** Aim of the exercise **
Would you repeat the entries below word for word and omit the pictures?

Stored data entries
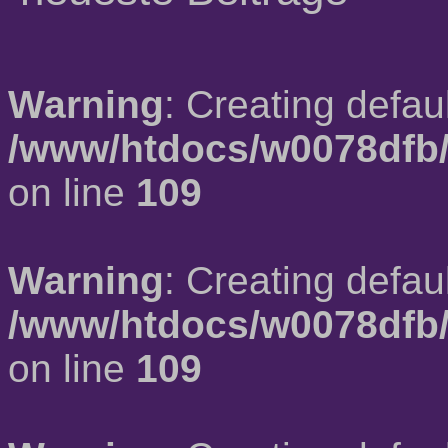
Warning
: Creating defau
/www/htdocs/w0078dfb/
on line
109
Warning
: Creating defau
/www/htdocs/w0078dfb/
on line
109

** Exercise solution **
Warning
: Creating defau
/www/htdocs/w0078dfb/
on line
109
Warning
: Creating defau
/www/htdocs/w0078dfb/
on line
109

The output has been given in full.